◆ What is needed ◆
Here you must reproduce each line of the data exactly.

(Items from a dataset)
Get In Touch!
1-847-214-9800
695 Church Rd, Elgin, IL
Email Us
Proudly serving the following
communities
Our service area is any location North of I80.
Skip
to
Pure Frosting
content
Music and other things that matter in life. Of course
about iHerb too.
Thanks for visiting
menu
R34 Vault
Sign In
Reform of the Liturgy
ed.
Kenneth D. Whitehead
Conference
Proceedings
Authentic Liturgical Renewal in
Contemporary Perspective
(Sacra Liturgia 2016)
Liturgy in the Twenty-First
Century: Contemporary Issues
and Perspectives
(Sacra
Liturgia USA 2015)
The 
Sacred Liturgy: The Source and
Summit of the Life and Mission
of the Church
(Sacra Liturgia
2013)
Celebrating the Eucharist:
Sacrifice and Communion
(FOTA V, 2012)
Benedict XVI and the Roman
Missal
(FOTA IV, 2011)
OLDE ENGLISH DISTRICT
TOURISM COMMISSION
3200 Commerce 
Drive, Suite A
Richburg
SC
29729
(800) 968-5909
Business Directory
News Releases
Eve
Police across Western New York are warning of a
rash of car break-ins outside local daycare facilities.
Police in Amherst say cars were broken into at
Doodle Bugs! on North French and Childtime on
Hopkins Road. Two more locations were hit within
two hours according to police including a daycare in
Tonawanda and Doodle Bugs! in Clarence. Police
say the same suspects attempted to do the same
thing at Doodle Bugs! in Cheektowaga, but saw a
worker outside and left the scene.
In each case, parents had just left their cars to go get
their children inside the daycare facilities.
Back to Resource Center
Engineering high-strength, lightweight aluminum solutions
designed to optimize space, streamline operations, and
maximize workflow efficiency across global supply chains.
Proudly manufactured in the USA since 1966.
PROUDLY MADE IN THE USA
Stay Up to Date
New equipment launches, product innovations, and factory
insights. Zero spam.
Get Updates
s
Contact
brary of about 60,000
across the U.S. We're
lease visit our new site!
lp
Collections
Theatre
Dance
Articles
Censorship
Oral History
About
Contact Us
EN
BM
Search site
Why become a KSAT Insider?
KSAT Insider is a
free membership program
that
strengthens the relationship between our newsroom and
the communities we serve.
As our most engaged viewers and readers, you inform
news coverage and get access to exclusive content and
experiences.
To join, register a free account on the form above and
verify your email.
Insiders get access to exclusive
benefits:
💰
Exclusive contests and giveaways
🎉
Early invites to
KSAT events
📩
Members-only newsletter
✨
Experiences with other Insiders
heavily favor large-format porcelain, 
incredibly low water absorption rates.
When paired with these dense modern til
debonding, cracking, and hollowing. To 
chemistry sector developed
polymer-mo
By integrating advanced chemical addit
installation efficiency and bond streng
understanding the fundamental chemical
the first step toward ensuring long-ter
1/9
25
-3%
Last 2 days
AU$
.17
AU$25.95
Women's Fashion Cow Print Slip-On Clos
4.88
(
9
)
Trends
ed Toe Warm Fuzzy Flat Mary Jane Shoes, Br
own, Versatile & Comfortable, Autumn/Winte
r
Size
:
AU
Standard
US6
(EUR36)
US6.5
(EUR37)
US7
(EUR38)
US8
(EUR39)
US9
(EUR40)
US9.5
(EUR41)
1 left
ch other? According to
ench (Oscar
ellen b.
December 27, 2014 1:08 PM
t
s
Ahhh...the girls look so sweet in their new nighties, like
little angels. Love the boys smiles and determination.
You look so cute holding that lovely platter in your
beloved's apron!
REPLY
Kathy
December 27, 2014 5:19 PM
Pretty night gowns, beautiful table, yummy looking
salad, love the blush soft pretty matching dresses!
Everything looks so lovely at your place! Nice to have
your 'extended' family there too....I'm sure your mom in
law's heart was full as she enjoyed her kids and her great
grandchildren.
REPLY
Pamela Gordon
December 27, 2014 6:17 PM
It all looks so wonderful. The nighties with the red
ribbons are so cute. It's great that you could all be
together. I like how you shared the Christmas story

◆ Problem solution ◆
Get In Touch!
1-847-214-9800
695 Church Rd, Elgin, IL
Email Us
Proudly serving the following
communities
Our service area is any location North of I80.
Skip
to
Pure Frosting
content
Music and other things that matter in life. Of course
about iHerb too.
Thanks for visiting
menu
R34 Vault
Sign In
Reform of the Liturgy
ed.
Kenneth D. Whitehead
Conference
Proceedings
Authentic Liturgical Renewal in
Contemporary Perspective
(Sacra Liturgia 2016)
Liturgy in the Twenty-First
Century: Contemporary Issues
and Perspectives
(Sacra
Liturgia USA 2015)
The 
Sacred Liturgy: The Source and
Summit of the Life and Mission
of the Church
(Sacra Liturgia
2013)
Celebrating the Eucharist:
Sacrifice and Communion
(FOTA V, 2012)
Benedict XVI and the Roman
Missal
(FOTA IV, 2011)
OLDE ENGLISH DISTRICT
TOURISM COMMISSION
3200 Commerce 
Drive, Suite A
Richburg
SC
29729
(800) 968-5909
Business Directory
News Releases
Eve
Police across Western New York are warning of a
rash of car break-ins outside local daycare facilities.
Police in Amherst say cars were broken into at
Doodle Bugs! on North French and Childtime on
Hopkins Road. Two more locations were hit within
two hours according to police including a daycare in
Tonawanda and Doodle Bugs! in Clarence. Police
say the same suspects attempted to do the same
thing at Doodle Bugs! in Cheektowaga, but saw a
worker outside and left the scene.
In each case, parents had just left their cars to go get
their children inside the daycare facilities.
Back to Resource Center
Engineering high-strength, lightweight aluminum solutions
designed to optimize space, streamline operations, and
maximize workflow efficiency across global supply chains.
Proudly manufactured in the USA since 1966.
PROUDLY MADE IN THE USA
Stay Up to Date
New equipment launches, product innovations, and factory
insights. Zero spam.
Get Updates
s
Contact
brary of about 60,000
across the U.S. We're
lease visit our new site!
lp
Collections
Theatre
Dance
Articles
Censorship
Oral History
About
Contact Us
EN
BM
Search site
Why become a KSAT Insider?
KSAT Insider is a
free membership program
that
strengthens the relationship between our newsroom and
the communities we serve.
As our most engaged viewers and readers, you inform
news coverage and get access to exclusive content and
experiences.
To join, register a free account on the form above and
verify your email.
Insiders get access to exclusive
benefits:
💰
Exclusive contests and giveaways
🎉
Early invites to
KSAT events
📩
Members-only newsletter
✨
Experiences with other Insiders
heavily favor large-format porcelain, 
incredibly low water absorption rates.
When paired with these dense modern til
debonding, cracking, and hollowing. To 
chemistry sector developed
polymer-mo
By integrating advanced chemical addit
installation efficiency and bond streng
understanding the fundamental chemical
the first step toward ensuring long-ter
1/9
25
-3%
Last 2 days
AU$
.17
AU$25.95
Women's Fashion Cow Print Slip-On Clos
4.88
(
9
)
Trends
ed Toe Warm Fuzzy Flat Mary Jane Shoes, Br
own, Versatile & Comfortable, Autumn/Winte
r
Size
:
AU
Standard
US6
(EUR36)
US6.5
(EUR37)
US7
(EUR38)
US8
(EUR39)
US9
(EUR40)
US9.5
(EUR41)
1 left
ch other? According to
ench (Oscar
ellen b.
December 27, 2014 1:08 PM
t
s
Ahhh...the girls look so sweet in their new nighties, like
little angels. Love the boys smiles and determination.
You look so cute holding that lovely platter in your
beloved's apron!
REPLY
Kathy
December 27, 2014 5:19 PM
Pretty night gowns, beautiful table, yummy looking
salad, love the blush soft pretty matching dresses!
Everything looks so lovely at your place! Nice to have
your 'extended' family there too....I'm sure your mom in
law's heart was full as she enjoyed her kids and her great
grandchildren.
REPLY
Pamela Gordon
December 27, 2014 6:17 PM
It all looks so wonderful. The nighties with the red
ribbons are so cute. It's great that you could all be
together. I like how you shared the Christmas story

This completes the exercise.